The local BLM affiliate immediately dismissed it as “a performative distraction” from true policy changes, and activists hijacked the space to make their own point.
The original mural bore a yellow outline of the district’s flag — two horizontal lines topped by three stars. Within days, activists had erased the stars to create the appearance of an equal sign and added their own message, turning the mural into “Black Lives Matter=Defund The Police.”
Fauntroy, the George Mason professor, described Bowser as “not really activist-oriented. She’s a manager, and managers try to keep the trains moving.”
Despite the public pressure, Bowser has largely stood by her police department, fighting public battles with the D.C. Council over the police budget. She quietly replaced an older white police chief with a younger Black successor and is pushing for money to build up Metropolitan Police Department staffing, currently at 3,500, to 4,000 officers over the next decade. A few days before the primary, she announced a $20,000 hiring bonus to help recruit more police officers.

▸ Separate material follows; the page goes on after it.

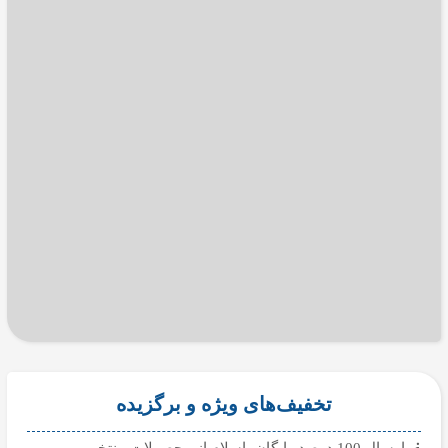
تخفیف‌های ویژه و برگزیده
ارسال 100 درصد رایگان باسلام از محصولات منتخب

In April, the D.C. Council’s judiciary committee slashed Bowser’s latest budget proposal to hire more officers. Neither of her challengers serves on that committee.
Robert White, 40, has a history of successful insurgent campaigns, having unseated an entrenched incumbent for an at-large D.C. Council seat in 2016. He has proposed tackling crime through a massive public and private youth jobs program that Bowser derides as unsustainable.
Trayon White, 38, openly invokes the spirit of Barry, the former mayor and councilmember who remains a controversial but beloved figure among many Washingtonians. A onetime grassroots community activist, White was a protégé of Barry’s and now represents Ward 8, as Barry did. It’s the city’s poorest and most crime-ridden ward.
White, who was accused of antisemitism in 2018 after saying a prominent Jewish family was controlling the weather in Washington, has opposed Bowser’s bids to hire more police officers and favors community violence intervention programs, something he says Bowser was slow to embrace.